Is Gst waylandsink API the kind that it internally creates a new
wl_surface for itself and makes it a sub-surface of the given surface,
or is there an option to tell Gst to just push frames into a given
wl_surface?
If the former, then waylandsink is supposed to somehow give you an API
to set the sub-surface position and z-order wrt. its parent and
siblings. If the latter, you would create wl_subsurface yourself and
keep control of it to set the sub-surface position and z-order.
Either way, the optimal result is one top-level wl_surface, with one
sub wl_surface drawn by Gst, and no surfaces in between in the
hierarchy.
> Or maybe get waylandsinks subsurface and manipulate it behind
> waylandsinks back. Not sure what this will do to the Qt level though.
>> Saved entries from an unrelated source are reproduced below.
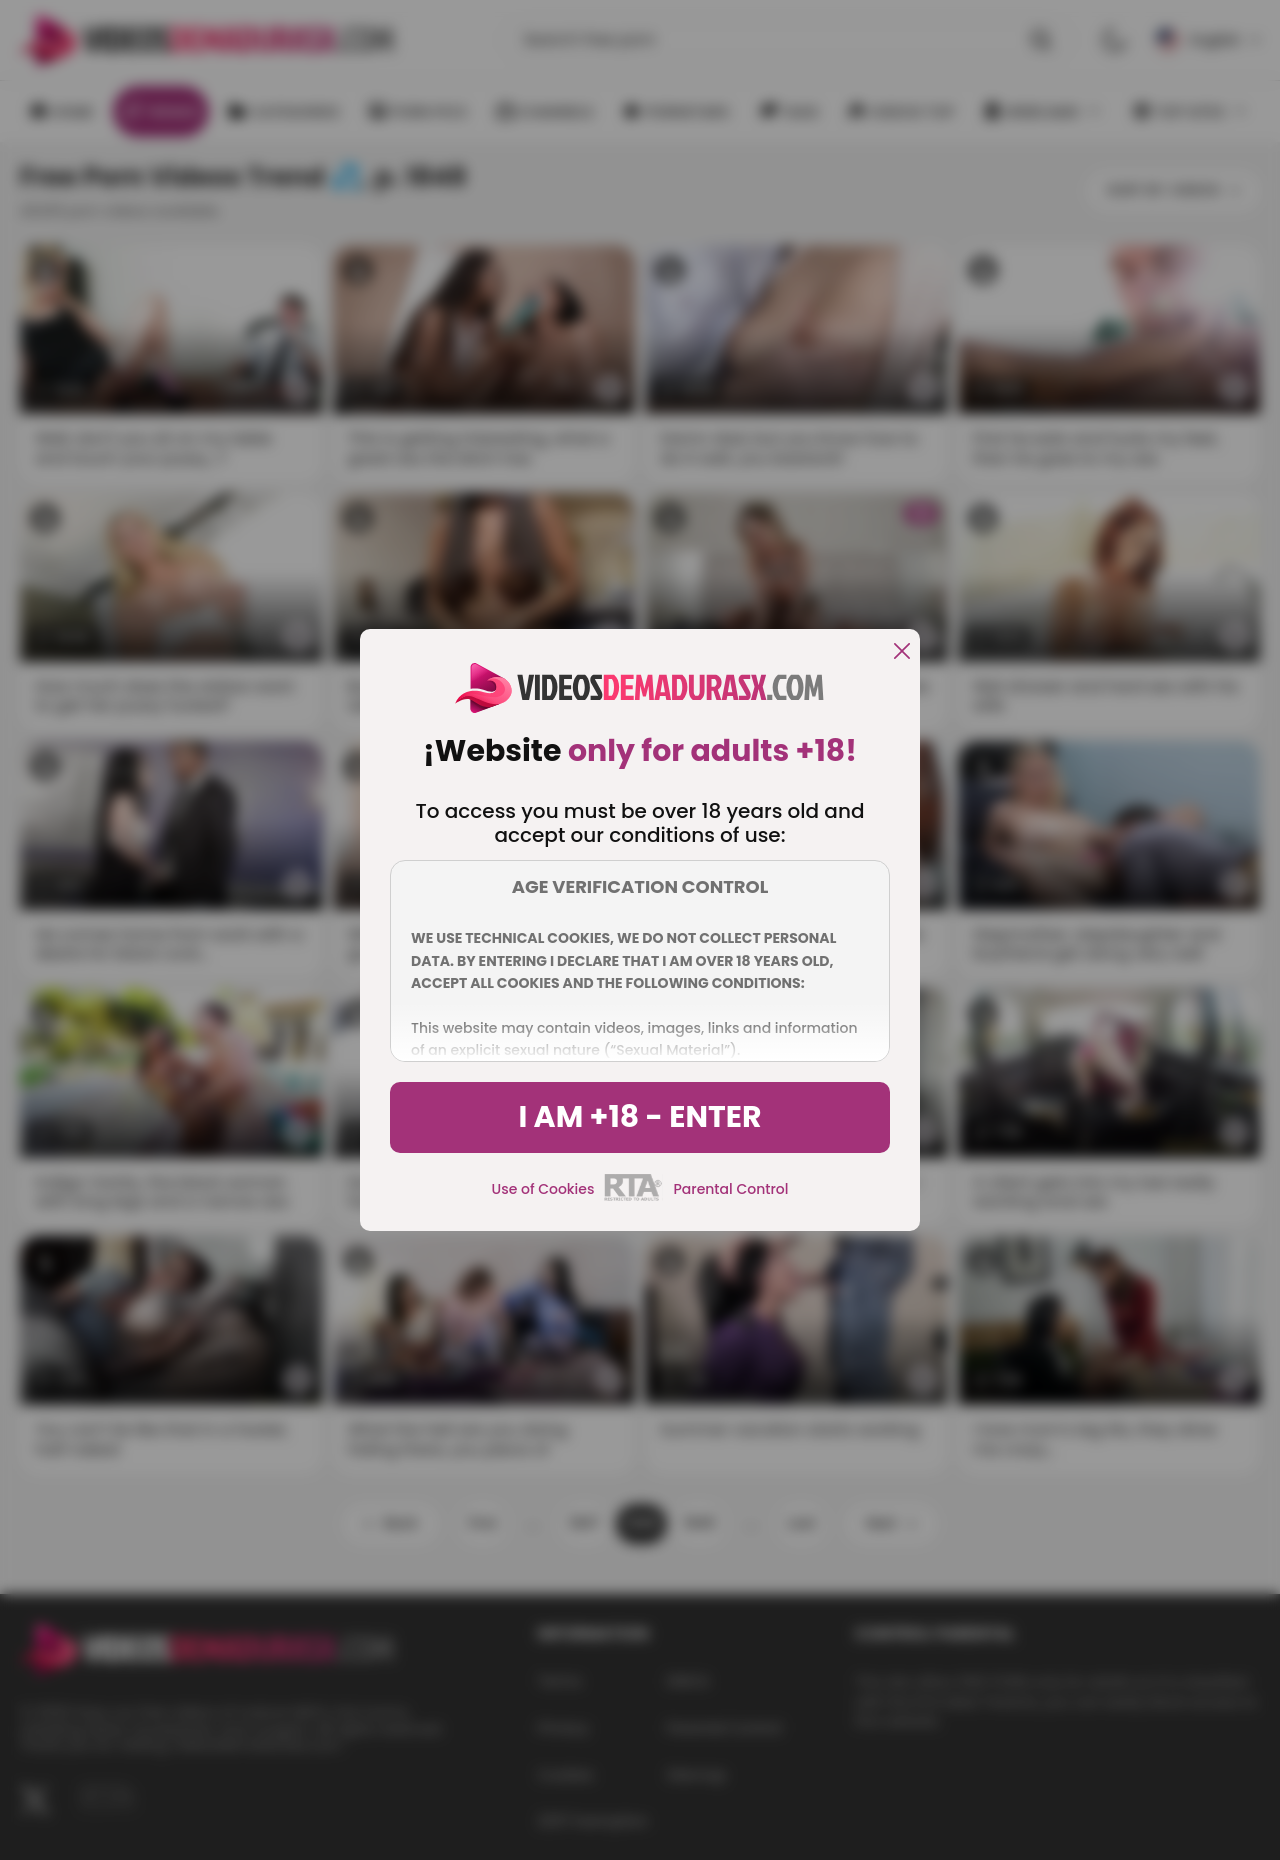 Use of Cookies (543, 1189)
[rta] (633, 1198)
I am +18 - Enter (639, 1117)
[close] (902, 652)
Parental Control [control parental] (730, 1189) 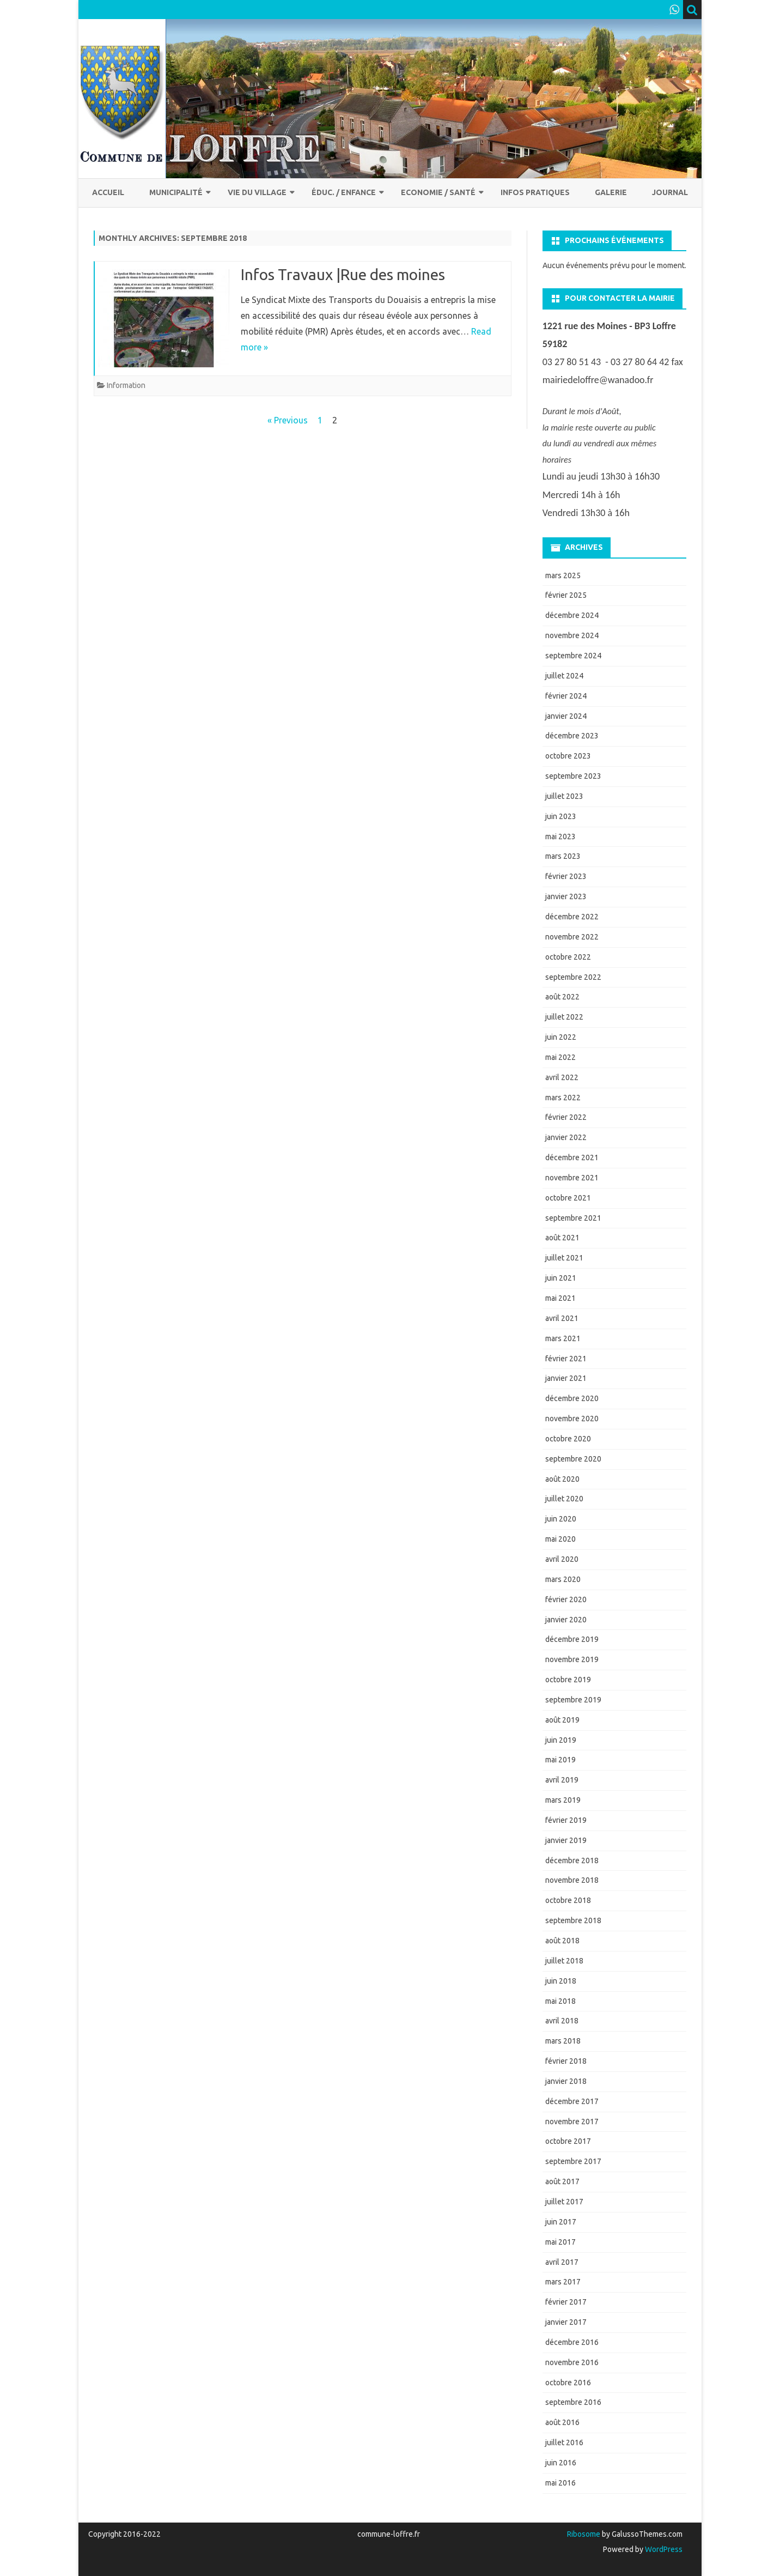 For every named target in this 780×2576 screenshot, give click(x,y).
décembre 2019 (572, 1639)
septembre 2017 (573, 2161)
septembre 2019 (573, 1699)
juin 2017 (560, 2221)
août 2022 (562, 996)
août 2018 (562, 1940)
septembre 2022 (573, 977)
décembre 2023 (572, 735)
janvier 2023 (566, 896)
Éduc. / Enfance (344, 192)
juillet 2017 (564, 2201)
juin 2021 (560, 1278)
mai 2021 (560, 1298)
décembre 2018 (572, 1860)
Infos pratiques (535, 192)
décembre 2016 (572, 2342)
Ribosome (583, 2534)
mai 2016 (560, 2482)
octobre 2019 (568, 1679)
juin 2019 (560, 1740)
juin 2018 (560, 1981)
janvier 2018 (566, 2081)
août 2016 (562, 2422)
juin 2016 (560, 2462)
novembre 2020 (572, 1418)
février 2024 (566, 696)
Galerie (611, 192)
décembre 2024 (572, 615)
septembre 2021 (573, 1218)
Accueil (108, 192)
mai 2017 (560, 2242)
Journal (670, 192)
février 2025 (566, 595)
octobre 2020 (568, 1438)
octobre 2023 (568, 755)
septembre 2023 (573, 776)
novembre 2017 (572, 2121)
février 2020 (566, 1599)
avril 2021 (561, 1318)
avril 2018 (561, 2020)
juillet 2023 (564, 796)
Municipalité (176, 192)
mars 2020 (563, 1579)
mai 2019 (560, 1759)
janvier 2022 (566, 1137)
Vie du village (257, 192)
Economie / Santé (438, 192)
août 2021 (562, 1237)
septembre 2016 (573, 2402)
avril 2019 (561, 1779)
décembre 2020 (572, 1398)
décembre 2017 (572, 2101)
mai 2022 (560, 1057)
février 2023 (566, 876)
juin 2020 (560, 1518)
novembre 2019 (572, 1659)
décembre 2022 (572, 916)
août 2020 (562, 1479)
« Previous (287, 420)
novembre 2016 (572, 2362)
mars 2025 (563, 575)
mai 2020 (560, 1539)
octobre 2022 (568, 957)
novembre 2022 (572, 936)
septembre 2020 (573, 1458)
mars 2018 (563, 2040)
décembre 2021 (572, 1157)
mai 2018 (560, 2001)
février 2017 (566, 2302)
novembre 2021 (572, 1177)
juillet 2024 (564, 675)
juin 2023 (560, 816)
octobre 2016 (568, 2382)
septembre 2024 (573, 655)
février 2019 (566, 1820)
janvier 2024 (566, 716)
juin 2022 (560, 1037)
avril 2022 (561, 1077)
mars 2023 (563, 856)
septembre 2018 (573, 1920)
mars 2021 (563, 1338)
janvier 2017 (566, 2322)
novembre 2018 (572, 1880)
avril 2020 (561, 1559)
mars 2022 (563, 1097)
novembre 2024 (572, 635)
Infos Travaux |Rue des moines (343, 274)
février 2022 (566, 1117)
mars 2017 (563, 2281)
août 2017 (562, 2181)
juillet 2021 (564, 1257)
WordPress (662, 2549)
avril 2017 (561, 2262)
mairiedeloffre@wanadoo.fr (598, 380)
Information (126, 385)
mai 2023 (560, 836)
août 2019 (562, 1720)
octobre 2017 (568, 2141)
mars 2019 (563, 1800)
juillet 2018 (564, 1960)
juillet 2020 (564, 1498)
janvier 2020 (566, 1619)
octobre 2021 (568, 1197)
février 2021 (566, 1358)
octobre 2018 (568, 1900)
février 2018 (566, 2061)
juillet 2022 (564, 1017)
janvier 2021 (566, 1378)
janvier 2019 (566, 1840)
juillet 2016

> Using the QWidgets subsurface as its base should have allowed isolation
> to a degree between the Qt and wayland sink sub systems, its a much more
> modular approach.
You cannot punt between-components integration to Wayland. The
sub-surfaces design tried and failed, and as a result the sub-surface
protocol is both complex and insufficient. You still need explicit
communication between your client-side components when you resize.
> There is no documentation on this Wayland restriction in waylandsink or
> other places, I can try and feed this back.
>
> Oh for X11 !
Yeah, the blink of garbage when windows are resized, or the blue
colorkey following far behind when a window is moved.